Bajo un clima favorable, los cuatro tripulantes de Artemis II, que no alunizará, despegaron unos 11 minutos después de lo previsto a las 18:35 hora local (22:35 GMT) desde el Centro Espacial Kennedy en Cabo Cañaveral.
Momentos antes de partir hubo tensión por dos problemas que habrían impedido el lanzamiento: el primero fue un inconveniente con el sistema de comunicaciones, que habría representado un peligro para la población si era necesario abortar la misión.
Y el segundo fue un sensor que mostraba una batería del Sistema de Aborto de Lanzamiento (LAS) que estaba más caliente de lo normal.
Pero en ningún momento la NASA interrumpió la cuenta regresiva para el despegue, cuya ventana comenzó a las 18:24 hora local (22:24 GMT), pues no hubo ningún contratiempo mayor, como los que retrasaron un mes su despegue en febrero.
Ahora, los astronautas primero orbitarán cerca de 24 horas alrededor de la Tierra para probar los sistemas y decidir si continúan el camino hacia la Luna, lo que tomaría otros cuatro días de viaje, según ha explicado la NASA.
De tener éxito, los tripulantes llegarán al lado más oculto de la Luna el próximo lunes, 6 de abril, cuando observarían más que ningún otro ser humano gracias a la posición del Sol, que iluminaría el satélite natural.

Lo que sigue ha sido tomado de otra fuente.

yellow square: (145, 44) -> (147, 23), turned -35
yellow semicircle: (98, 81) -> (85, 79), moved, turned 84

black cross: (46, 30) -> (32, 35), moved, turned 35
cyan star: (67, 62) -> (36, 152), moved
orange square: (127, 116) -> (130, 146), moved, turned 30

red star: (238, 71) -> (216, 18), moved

También alcanzarán el punto más lejano en el espacio profundo al que jamás haya llegado una persona, más de 400.000 kilómetros.
La tripulación la conforman el comandante Reid Wiseman, la especialista Christina Koch y el piloto Victor Glover, los tres de la NASA, así como Jeremy Hansen, de la Agencia Espacial Canadiense (CSA), quienes aspiran a ser los primeros en viajar a la órbita lunar desde Apolo 17, en 1972.
Esta es la segunda misión del programa Artemis, tras el vuelo no tripulado de 2022, y precede a las próximas misiones, en las que astronautas esperan pisar la Luna en 2028 y comenzarán a establecer una presencia permanente en el satélite natural.